Prayer and the Power of Connection

A weekend ago I was in Colorado and during worship we prayed for the folks on the East Coast as they prepared for Hurricane Sandy. This past weekend I was at home in Minnesota and on Sunday we prayed for those same folks, now on the other side of the Hurricane, and for all those who were working to help them cope with the devastation. A little later in the prayers we also offered our hopes and concerns for those members of our congregation who had left the day before for Ethiopia where they would be partnering with local churches to build wells. Tonight and tomorrow I am in Pennsylvania with a group of pastors on retreat, and we will pray for all those who are voting on this day across the country and for all those who will be entrusted with public office. This weekend I will be in Phoenix and we will pray some more, for people locally and regionally and nationally and globally.

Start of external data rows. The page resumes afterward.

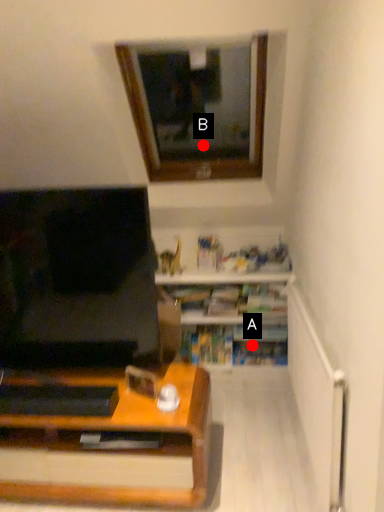 Question: Two points are circled on the image, labeled by A and B beside each circle. Which point is closer to the camera taking this photo?

Choices:
 (A) A is closer
 (B) B is closer

Answer: (A) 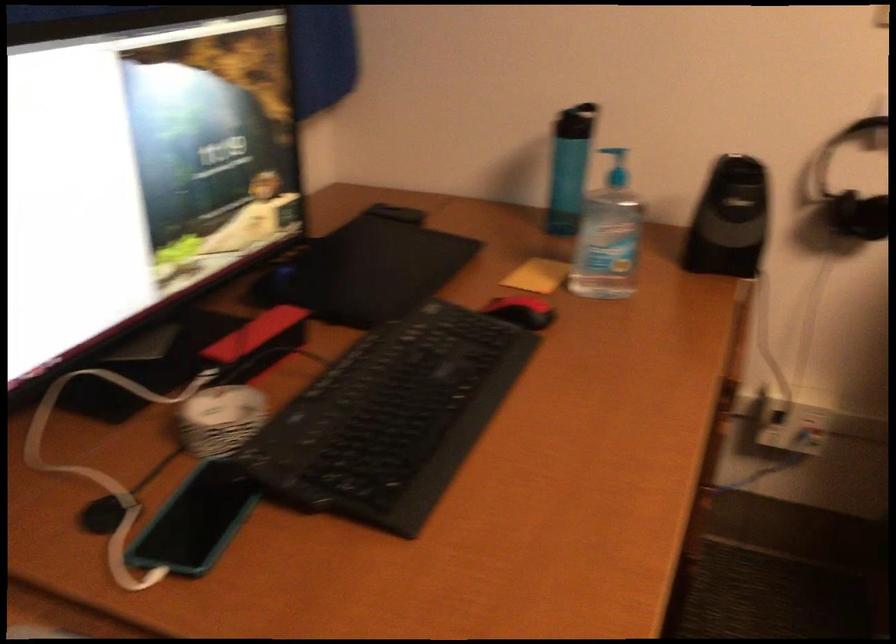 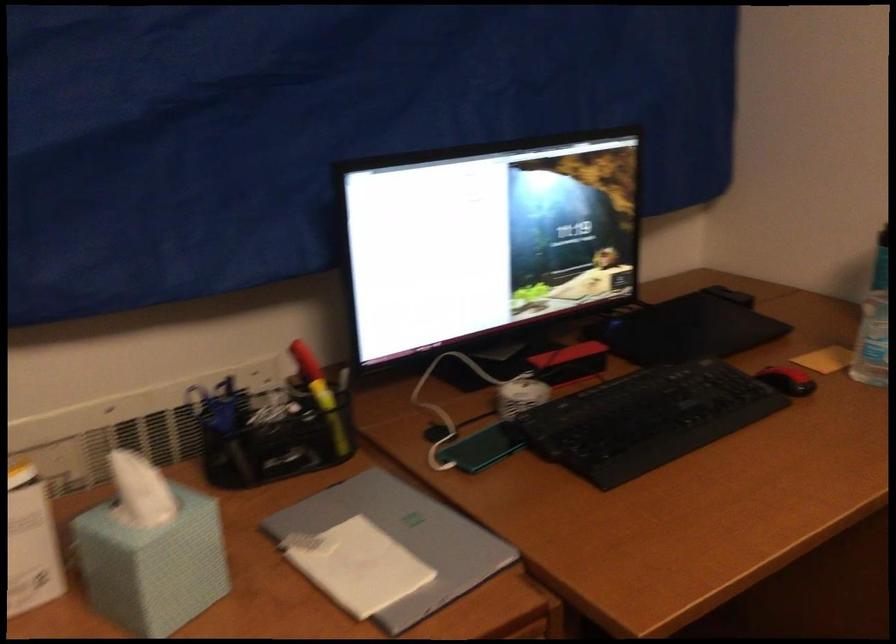 Locate, in the second image, the point that corresponds to point 530,310 in the first image.

(787, 380) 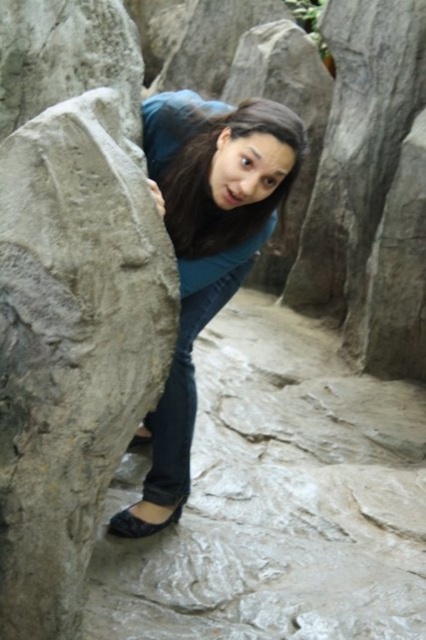 Which is behind, point (164, 476) or point (138, 522)?

Point (164, 476)

At what (x,y) coordinates should I click in order to perform the action: click on blue matte shirt at center. Please return your answer as a coordinate pair (x, y). This screenshot has height=640, width=426. Looking at the image, I should click on (207, 241).

Between blue matte shirt at center and brown matte hair at center, which one is positioned higher?

brown matte hair at center is higher up.

The height and width of the screenshot is (640, 426). What are the coordinates of `blue matte shirt at center` in the screenshot? It's located at (207, 241).

Where is `blue matte shirt at center`? blue matte shirt at center is located at coordinates (207, 241).

What do you see at coordinates (212, 186) in the screenshot? I see `brown matte hair at center` at bounding box center [212, 186].

Does brown matte hair at center appear over black leather sandal at lower left?

Yes.

The width and height of the screenshot is (426, 640). Find the location of `brown matte hair at center`. brown matte hair at center is located at coordinates (212, 186). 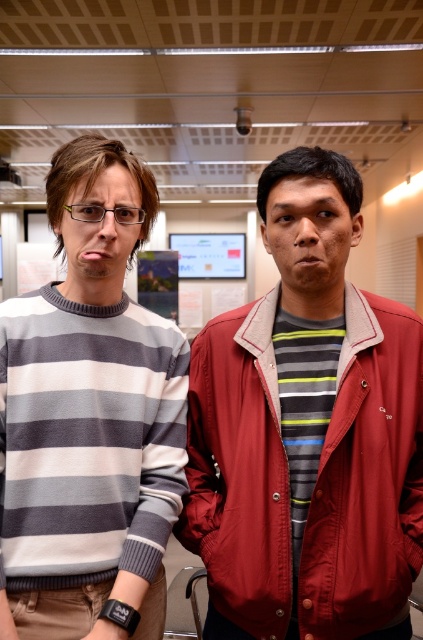 Question: Does matte red jacket at center appear under striped wool sweater at left?

Choices:
 (A) yes
 (B) no

Answer: (A)

Question: Among these objects, which one is nearest to the camera?

Choices:
 (A) matte red jacket at center
 (B) striped wool sweater at left

Answer: (B)

Question: Among these points, which one is nearest to the camera?

Choices:
 (A) (329, 413)
 (B) (87, 147)

Answer: (B)

Question: Does matte red jacket at center have a lesser width compared to striped wool sweater at left?

Choices:
 (A) no
 (B) yes

Answer: (A)

Question: Can you confirm if matte red jacket at center is wider than striped wool sweater at left?

Choices:
 (A) no
 (B) yes

Answer: (B) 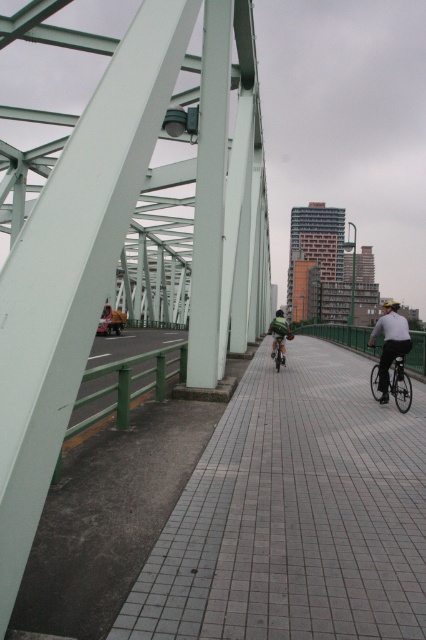 Is shiny silver bicycle at center-right behind green matte bicycle at center?

No.

Is point (374, 390) positioned after point (282, 358)?

No, it is in front of (282, 358).

Is point (374, 376) closer to viewer compared to point (275, 353)?

Yes, it is in front of point (275, 353).

Locate an element on the screen. shiny silver bicycle at center-right is located at coordinates (393, 385).

Is smooth concrete sidewalk at center below shiny silver bicycle at center-right?

Indeed, smooth concrete sidewalk at center is positioned under shiny silver bicycle at center-right.

Is the position of smooth concrete sidewalk at center less distant than that of shiny silver bicycle at center-right?

Yes, smooth concrete sidewalk at center is closer to the viewer.

Between point (359, 552) and point (400, 376), which one is positioned behind?

The point (400, 376) is behind.

You are a GUI agent. You are given a task and a screenshot of the screen. Output one action in this format:
    pyautogui.click(x=<x>, y=<y>)
    Task: Click on the smooth concrete sidewalk at center
    
    Given the screenshot: What is the action you would take?
    pyautogui.click(x=294, y=515)

Is smooth concrete sidewalk at center bigger than green matte bicycle at center?

Correct, smooth concrete sidewalk at center is larger in size than green matte bicycle at center.

Where is `smooth concrete sidewalk at center`? Image resolution: width=426 pixels, height=640 pixels. smooth concrete sidewalk at center is located at coordinates (294, 515). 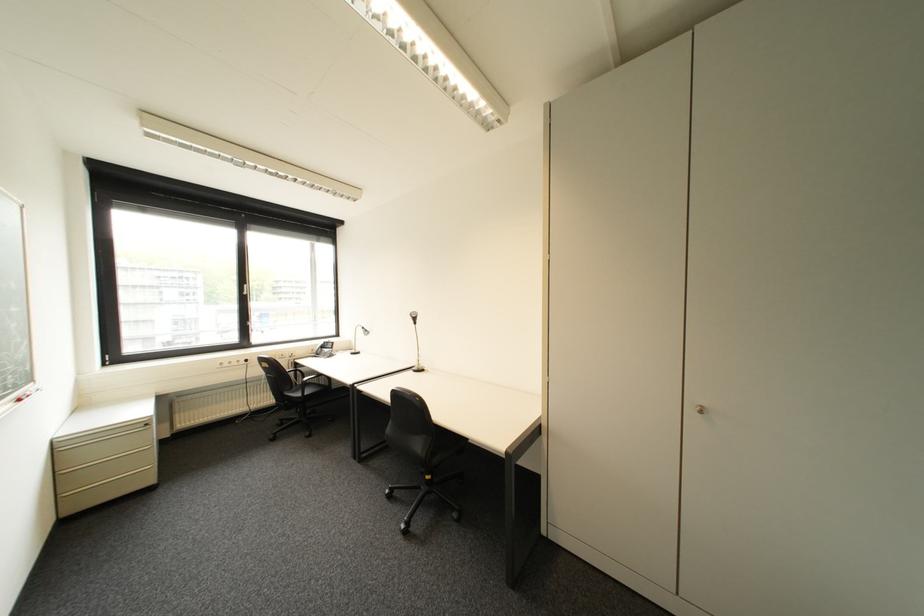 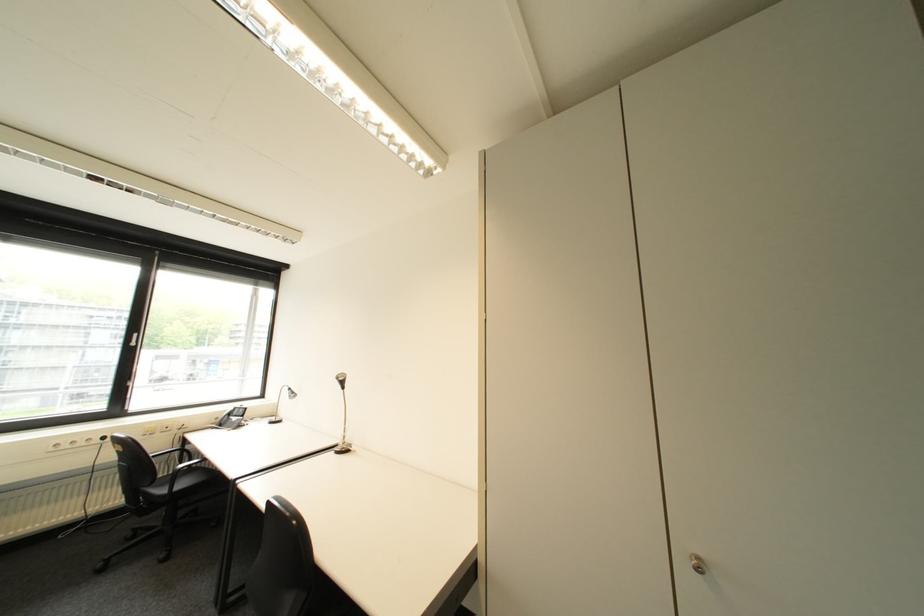 The point at (257, 361) is marked in the first image. Where is the corresponding point in the second image?

(114, 439) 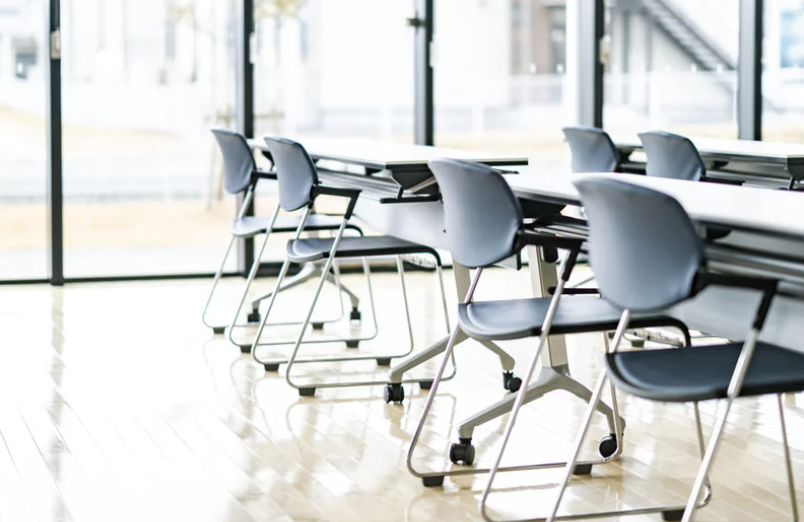 Find the location of `chair wheels`. chair wheels is located at coordinates (260, 311), (355, 308), (402, 389), (507, 375), (457, 448), (609, 434). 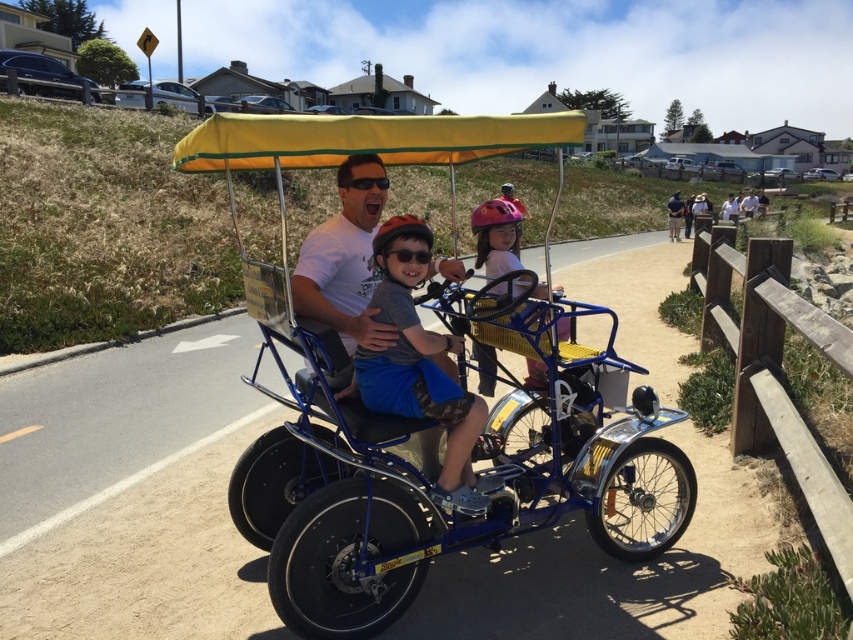 You are a pedestrian standing on the path and see the blue metallic golf cart at center and the matte blue shorts at center. Which object is closer to you?

The blue metallic golf cart at center is closer to you because it is in front of the matte blue shorts at center.

You are a photographer standing on the side of the path. You want to take a photo of the matte blue shorts at center and the matte blue tricycle at center such that both are clearly visible. Which object should you focus on first to ensure proper focus, considering their heights?

The matte blue shorts at center has a greater height compared to the matte blue tricycle at center, so you should focus on the matte blue shorts at center first to ensure proper focus. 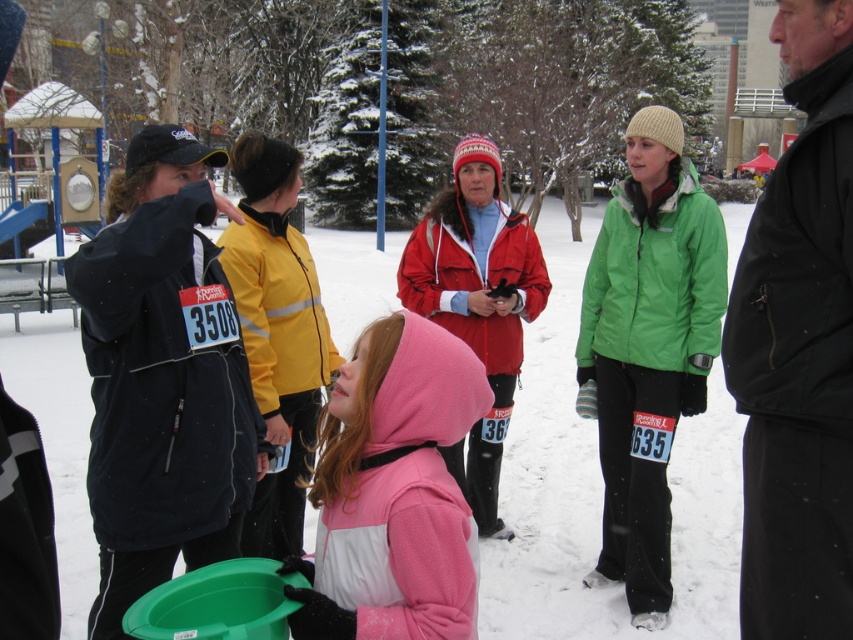 You are a photographer standing in the snowy park scene. You want to take a photo that includes both the point at coordinates point [817,548] and point [631,381]. Since you want the point closer to the camera to be in focus, which point should you focus on?

Point point [817,548] is closer to the camera than point point [631,381], so you should focus on point point [817,548] to ensure it is in focus.

You are standing in the snowy park and want to locate the black matte jacket at center. What are the coordinates where you should look?

The black matte jacket at center is located at coordinates point (799, 348).

You are organizing a winter race and need to ensure participants have enough space to move between the green matte jacket at center and the pink fleece jacket at center. What is the minimum width required for a pathway between them to allow a 1.8 meter long sled to pass through?

The pathway between the green matte jacket at center and the pink fleece jacket at center is 2.35 meters wide. Since the sled is 1.8 meters long, the pathway is wide enough to accommodate the sled passing through. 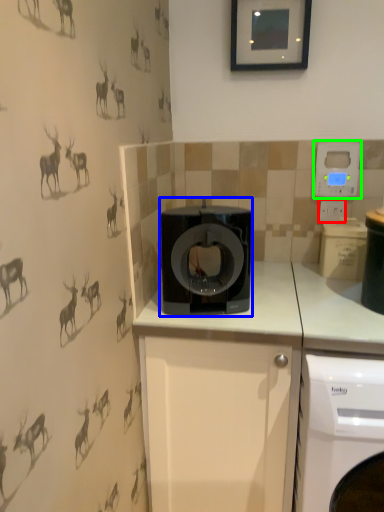 Question: Considering the real-world distances, which object is closest to electric outlet (highlighted by a red box)? home appliance (highlighted by a blue box) or thermostat (highlighted by a green box).

Choices:
 (A) home appliance
 (B) thermostat

Answer: (B) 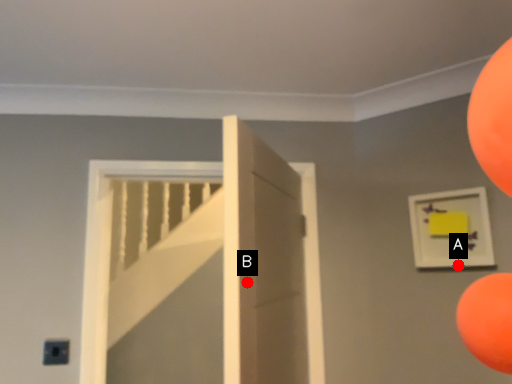 Question: Two points are circled on the image, labeled by A and B beside each circle. Among these points, which one is farthest from the camera?

Choices:
 (A) A is further
 (B) B is further

Answer: (A) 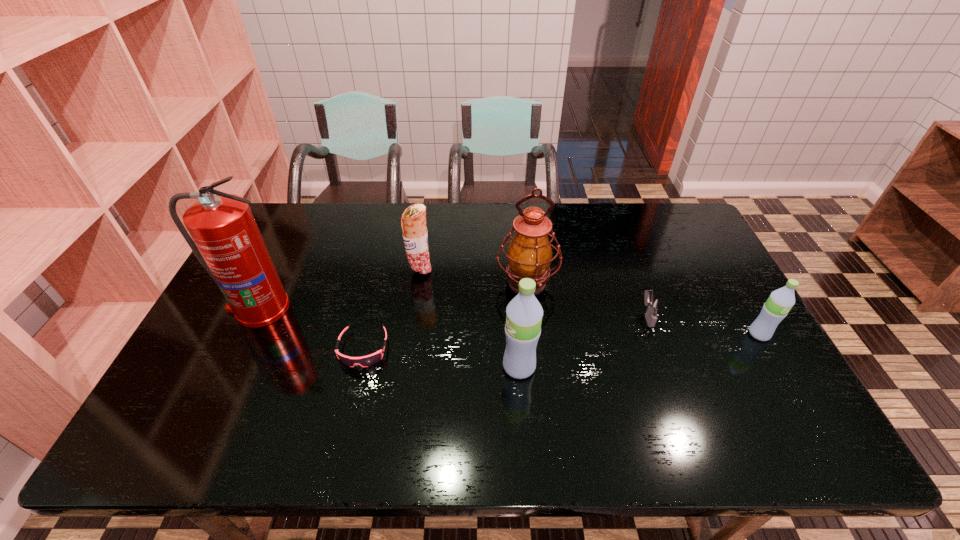 Where is `object that is at the near edge`? The width and height of the screenshot is (960, 540). object that is at the near edge is located at coordinates (524, 313).

This screenshot has height=540, width=960. I want to click on object positioned at the left edge, so click(226, 240).

This screenshot has width=960, height=540. I want to click on object located at the right edge, so [x=775, y=309].

The width and height of the screenshot is (960, 540). In the image, there is a desktop. Identify the location of free region at the far edge. (600, 226).

In the image, there is a desktop. Where is `vacant area at the near edge`? This screenshot has height=540, width=960. vacant area at the near edge is located at coordinates (644, 381).

The width and height of the screenshot is (960, 540). What are the coordinates of `vacant space at the left edge of the desktop` in the screenshot? It's located at point(244,366).

At what (x,y) coordinates should I click in order to perform the action: click on vacant area at the right edge of the desktop. Please return your answer as a coordinate pair (x, y). Looking at the image, I should click on (748, 368).

You are a GUI agent. You are given a task and a screenshot of the screen. Output one action in this format:
    pyautogui.click(x=<x>, y=<y>)
    Task: Click on the free space at the far left corner of the desktop
    This screenshot has width=960, height=540.
    Given the screenshot: What is the action you would take?
    pyautogui.click(x=303, y=214)

The height and width of the screenshot is (540, 960). I want to click on empty space between the shorter water bottle and the oil lamp, so click(643, 308).

Where is `vacant area between the leftmost object and the burrito`? This screenshot has width=960, height=540. vacant area between the leftmost object and the burrito is located at coordinates (340, 289). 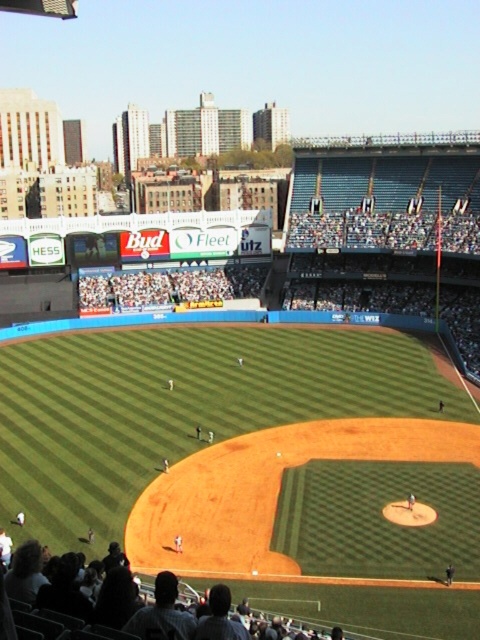 Question: Observing the image, what is the correct spatial positioning of green grass baseball field at center in reference to dark gray fabric seats at lower center?

Choices:
 (A) left
 (B) right

Answer: (A)

Question: Does green grass baseball field at center lie in front of dark gray fabric seats at lower center?

Choices:
 (A) no
 (B) yes

Answer: (A)

Question: Which point is farther to the camera?

Choices:
 (A) green grass baseball field at center
 (B) dark gray fabric seats at lower center

Answer: (A)

Question: Does green grass baseball field at center have a greater width compared to dark gray fabric seats at lower center?

Choices:
 (A) yes
 (B) no

Answer: (A) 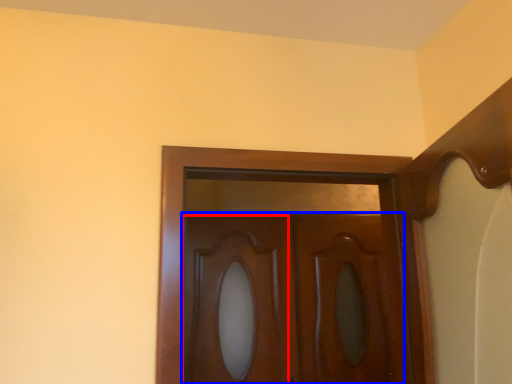 Question: Which of the following is the farthest to the observer, cabinetry (highlighted by a red box) or door (highlighted by a blue box)?

Choices:
 (A) cabinetry
 (B) door

Answer: (A) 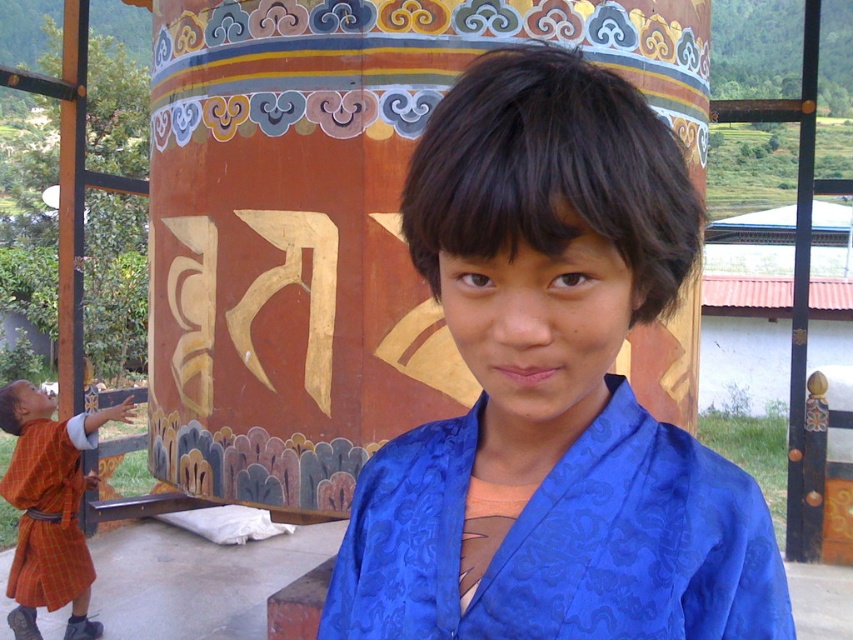 Does point (440, 492) come in front of point (38, 524)?

That is True.

Does blue satin robe at center have a larger size compared to orange plaid robe at lower left?

Actually, blue satin robe at center might be smaller than orange plaid robe at lower left.

Locate an element on the screen. This screenshot has width=853, height=640. blue satin robe at center is located at coordinates (561, 541).

This screenshot has width=853, height=640. What are the coordinates of `blue satin robe at center` in the screenshot? It's located at (561, 541).

Can you confirm if blue silk kimono at center is wider than blue satin robe at center?

Incorrect, blue silk kimono at center's width does not surpass blue satin robe at center's.

Is blue silk kimono at center to the left of blue satin robe at center from the viewer's perspective?

Correct, you'll find blue silk kimono at center to the left of blue satin robe at center.

Who is more distant from viewer, (738,480) or (480,624)?

Point (738,480)

I want to click on blue silk kimono at center, so click(552, 390).

Who is more forward, (601, 595) or (62, 445)?

Point (601, 595) is in front.

Does blue silk kimono at center have a lesser width compared to orange plaid robe at lower left?

Indeed, blue silk kimono at center has a lesser width compared to orange plaid robe at lower left.

Measure the distance between blue silk kimono at center and camera.

A distance of 36.03 inches exists between blue silk kimono at center and camera.

Identify the location of blue silk kimono at center. (552, 390).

I have a lot of questions about prayer. Truth be told, more questions than answers. But experiences like those I just described – being in a variety of places, praying for people in a host of other places, situations, and circumstances – reminds me of the power of prayer to connect us with each other.

In fact, I find it remarkable how prayer allows us to join with others – in their joys and sorrows, hopes and fears, dreams and disappointments – in such a real and powerful way. Separated by time zones and vast geographical distances, we nevertheless are joined with those for whom we pray and who are praying for us. We speak of “holding each other in prayer” and so it is, as prayer spans time and distance to offer our support and presence in times of need.

Whatever else prayer may be, it is about connection – connection to God, most certainly, but also to all those we hold in prayer. And so pray. This day and always, and in so doing we experience the fellowship of believers, the communion of saints, and what it means to be, indeed, the Body of Christ.